Such evidence gaps have important policy implications. To date, the only form of state intervention specifically targeting pregnant women in South Africa has been the removal of user-fees for health antenatal and childbirth services. Arguably, there is a need for considering additional structural interventions in the form of expanded social assistance to pregnant women. To help inform such an approach, we undertook a series of qualitative interviews with women attending antenatal services in a public-sector hospital in Johannesburg. In this small descriptive study, we seek to understand the key financial needs experienced by women during pregnancy, how women prioritise these increased needs and the extent to which they deepen vulnerability when unmet.

Methods

In-depth interviews with 22 pregnant women were held in the antenatal clinic of Rahima Moosa Mother & Child Hospital in December 2011. The hospital is a public-sector facility providing secondary-level paediatric and obstetric services, and is situated in an economically deprived suburb close to the inner-city of Johannesburg. These data were collected as part of a broader study commissioned by the national Department of Social Development to assess levels of vulnerability among pregnant women in poor households and the need for direct state intervention to ameliorate this vulnerability. Approval for study activities was obtained from the Human Research Ethics Committee (Medical) of the University of the Witwatersrand (no. M110946).

The hospital’s patient population encompasses women of different races and language groups, although black African and ‘coloured’ women predominate. As a public-sector hospital, most patients attending the clinic come from households categorised as lower-income; in South Africa, only those with financial means have the health insurance required to access private healthcare.
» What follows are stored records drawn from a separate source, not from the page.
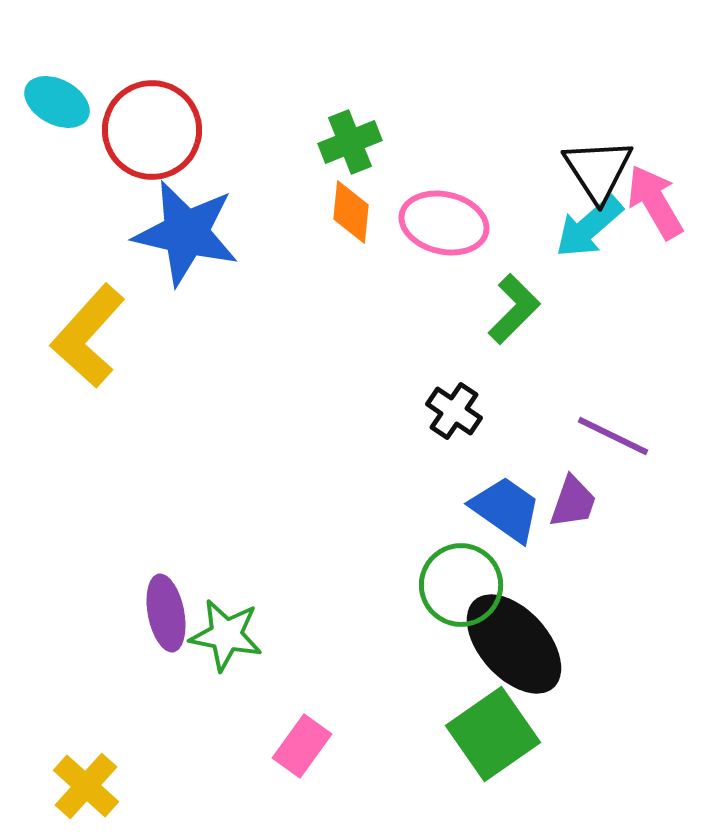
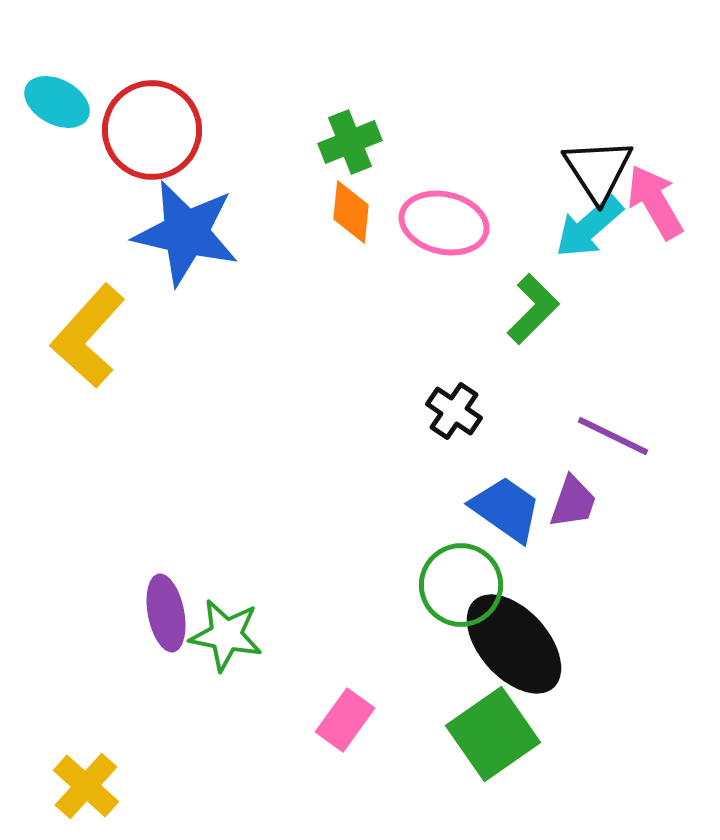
green L-shape: moved 19 px right
pink rectangle: moved 43 px right, 26 px up
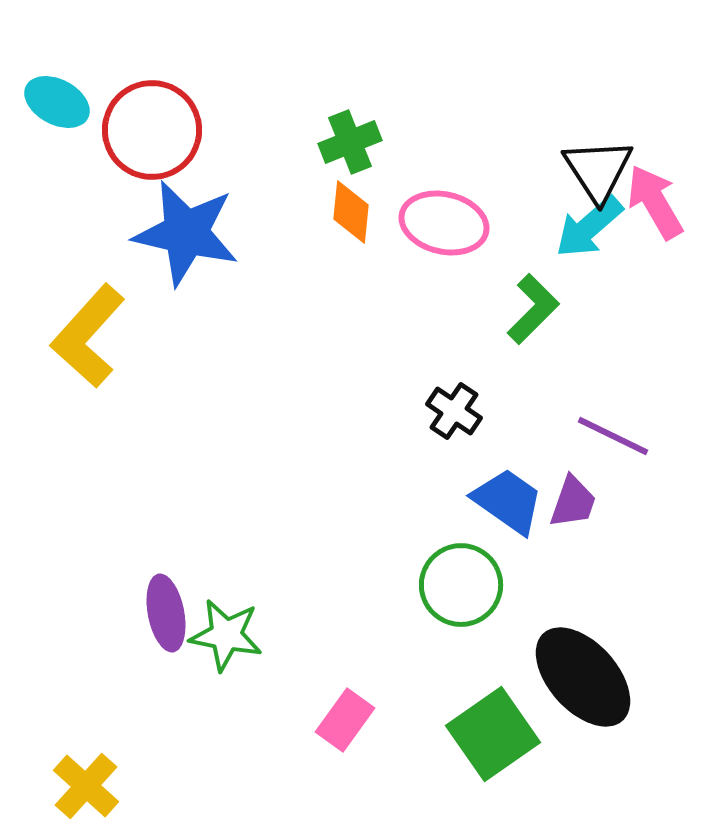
blue trapezoid: moved 2 px right, 8 px up
black ellipse: moved 69 px right, 33 px down
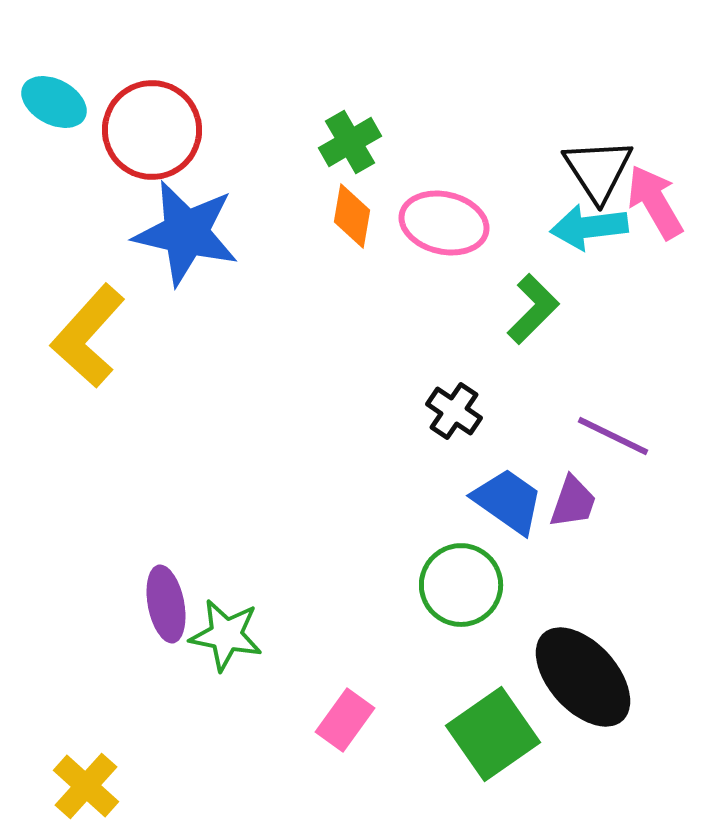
cyan ellipse: moved 3 px left
green cross: rotated 8 degrees counterclockwise
orange diamond: moved 1 px right, 4 px down; rotated 4 degrees clockwise
cyan arrow: rotated 34 degrees clockwise
purple ellipse: moved 9 px up
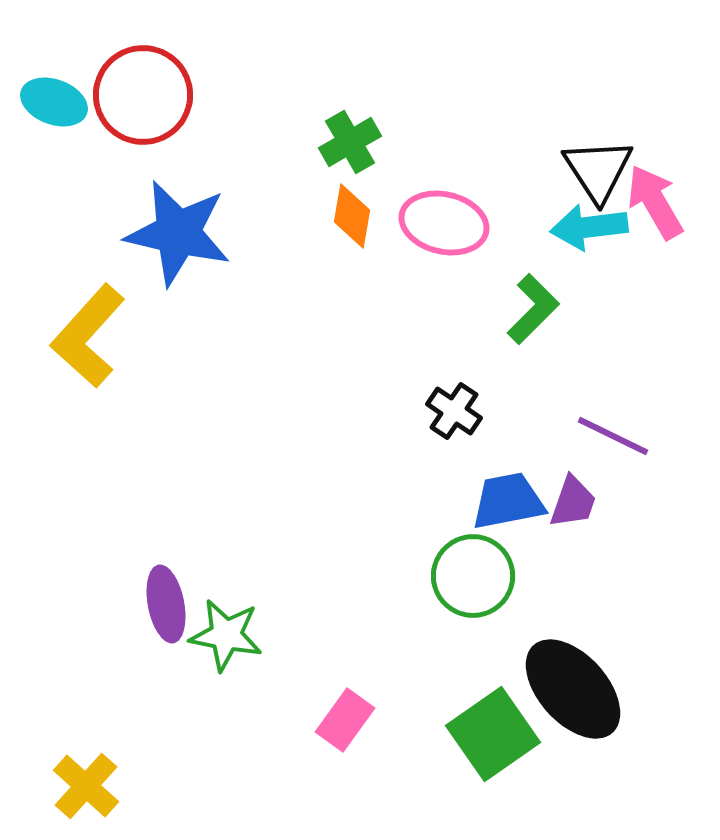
cyan ellipse: rotated 8 degrees counterclockwise
red circle: moved 9 px left, 35 px up
blue star: moved 8 px left
blue trapezoid: rotated 46 degrees counterclockwise
green circle: moved 12 px right, 9 px up
black ellipse: moved 10 px left, 12 px down
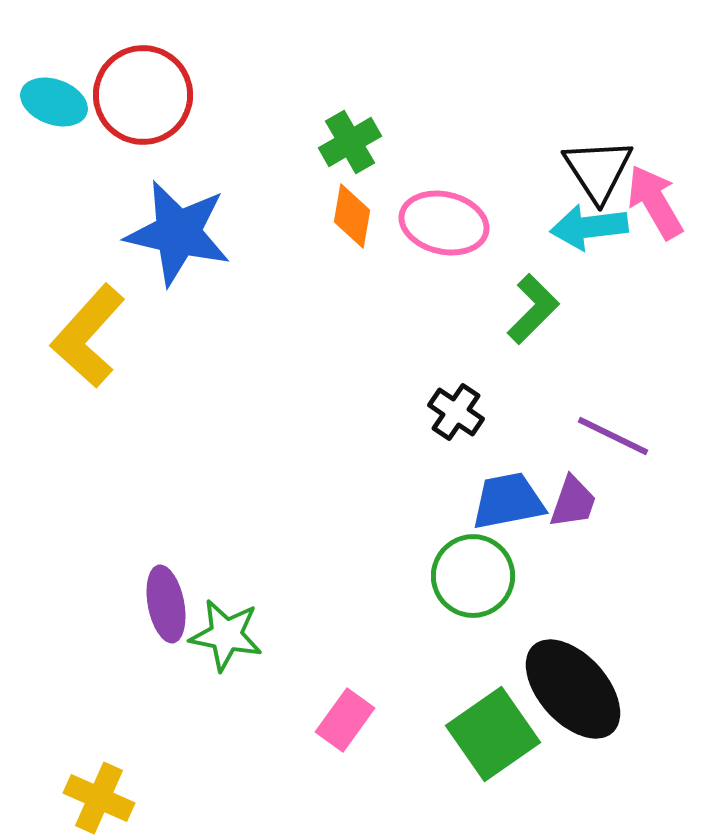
black cross: moved 2 px right, 1 px down
yellow cross: moved 13 px right, 12 px down; rotated 18 degrees counterclockwise
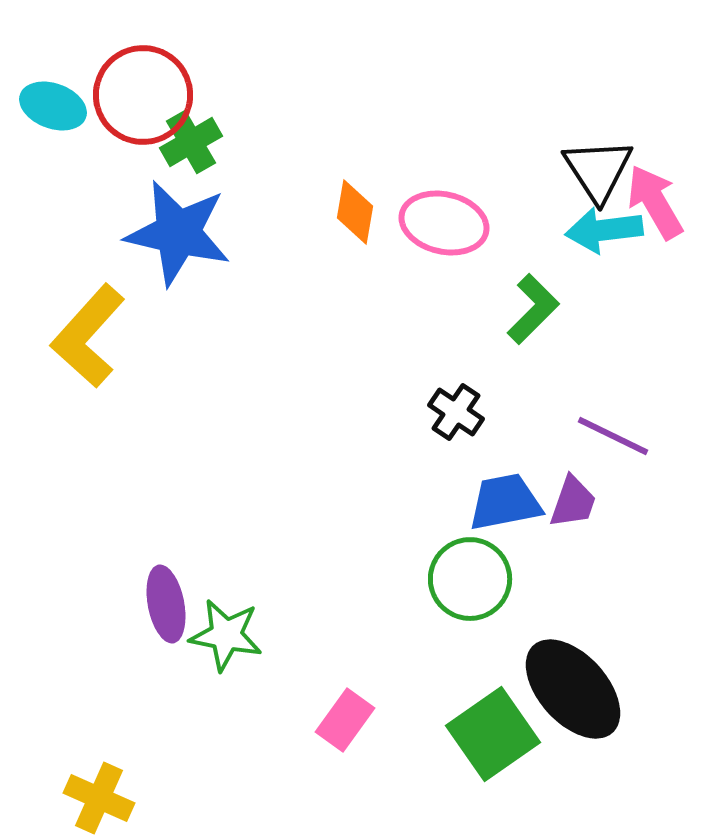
cyan ellipse: moved 1 px left, 4 px down
green cross: moved 159 px left
orange diamond: moved 3 px right, 4 px up
cyan arrow: moved 15 px right, 3 px down
blue trapezoid: moved 3 px left, 1 px down
green circle: moved 3 px left, 3 px down
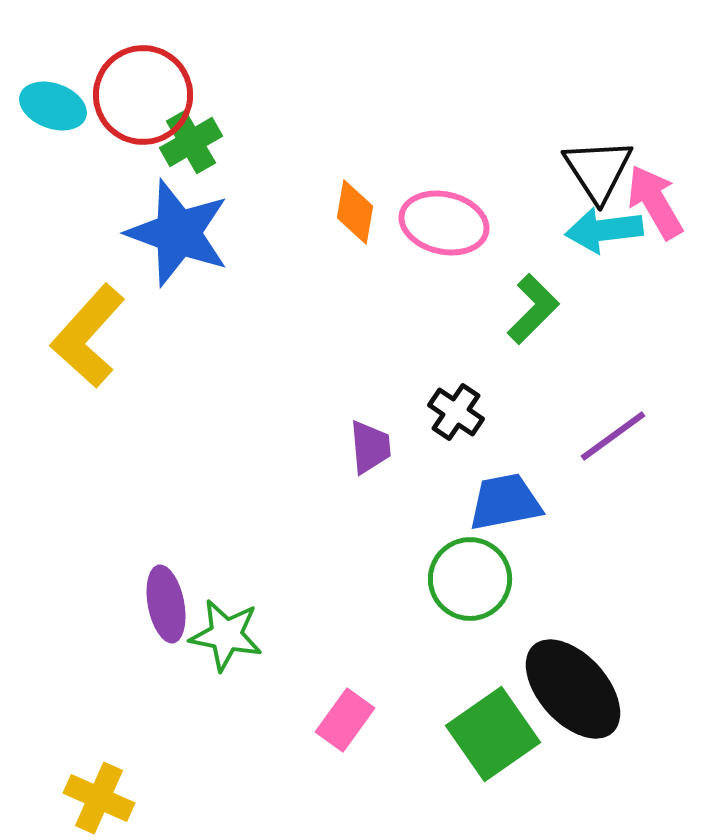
blue star: rotated 7 degrees clockwise
purple line: rotated 62 degrees counterclockwise
purple trapezoid: moved 203 px left, 55 px up; rotated 24 degrees counterclockwise
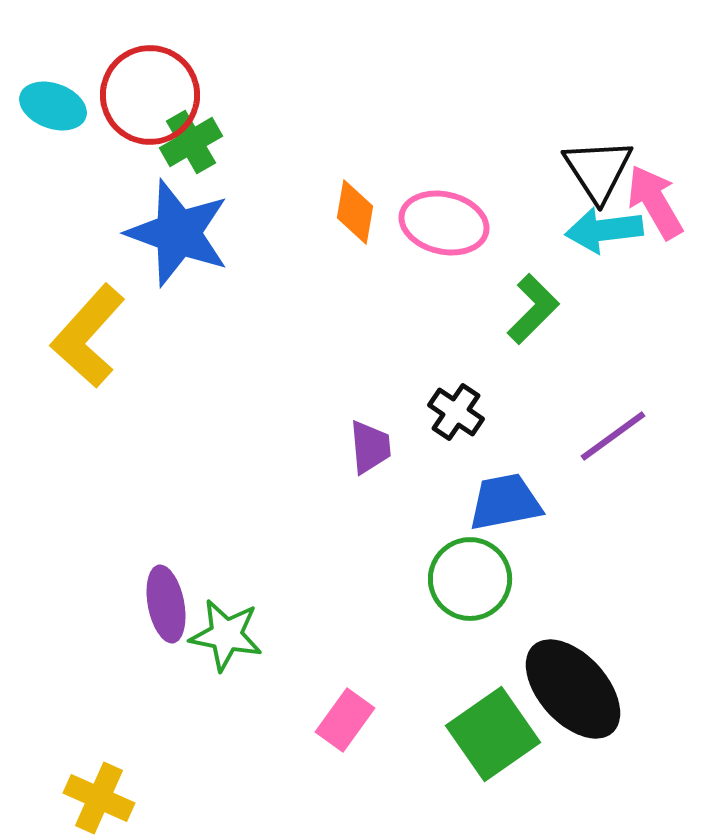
red circle: moved 7 px right
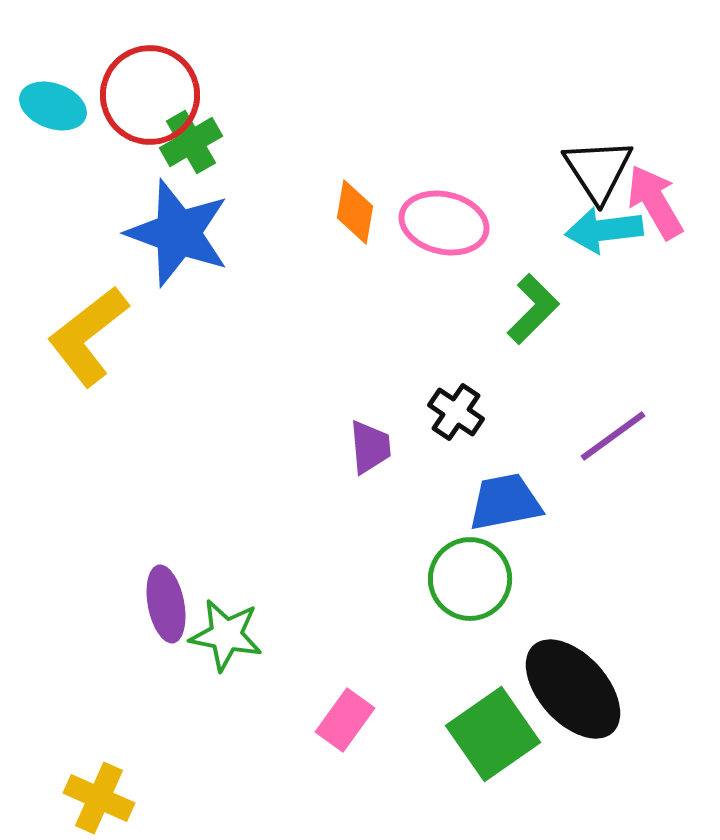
yellow L-shape: rotated 10 degrees clockwise
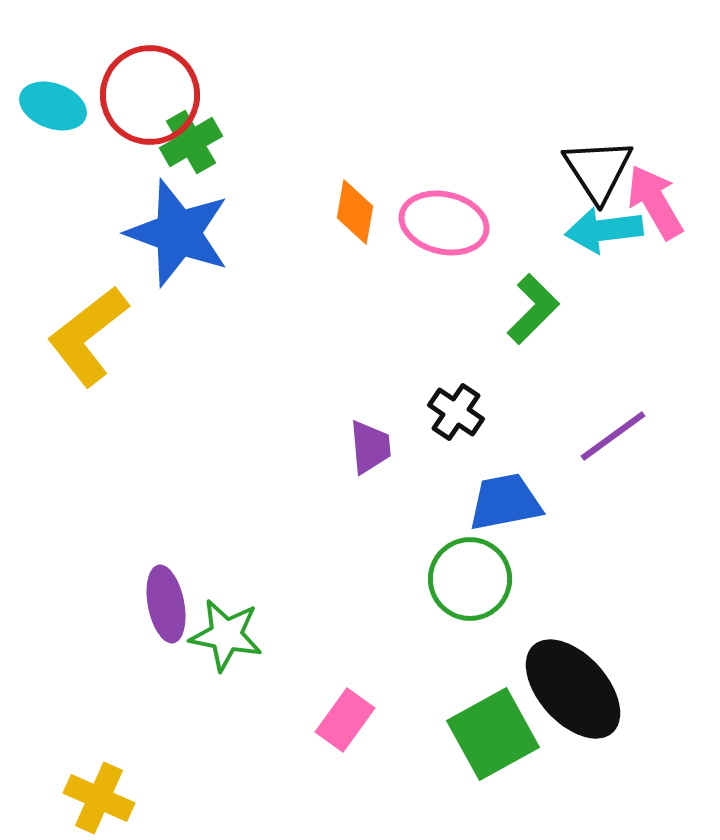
green square: rotated 6 degrees clockwise
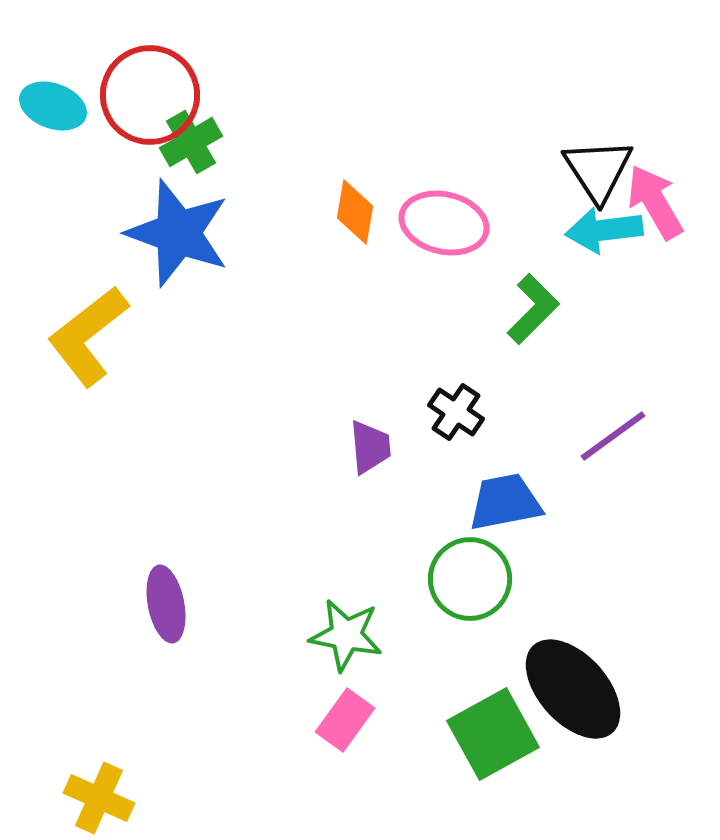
green star: moved 120 px right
Recruitment of participants

We interviewed participants until the total planned sample size of 22 was achieved. The patient files belonging to patients attending the antenatal clinic each day were screened by clinic nurses for study eligibility. The eligibility criteria included: South African citizenship (as state grants only presently cover citizens) and being 18 years and older. We did not exclude potential participants on the basis of their income level. Ten eligible patient files were then chosen at random. From this pile, every second file was selected until three had been identified for the day’s interviews. The patients corresponding to these files were then approached individually in the queue by the nurses, who briefly introduced the researchers and explained the nature of the study. If the patient indicated a willingness to participate, they were accompanied to a private room and the study explained in more detail by the researchers. The explanation included information on the potential risks and benefits of participation, and that, given the sensitive nature of the enquiry, they could decline to answer any question during the interview. Patients agreeing to participate had an opportunity to ask questions and gave informed consent. Those declining to participate returned to the queue and additional files were selected from the original ten patient files until we reached the full quota of three interviews per day. Over the course of the study, only two patients declined participation.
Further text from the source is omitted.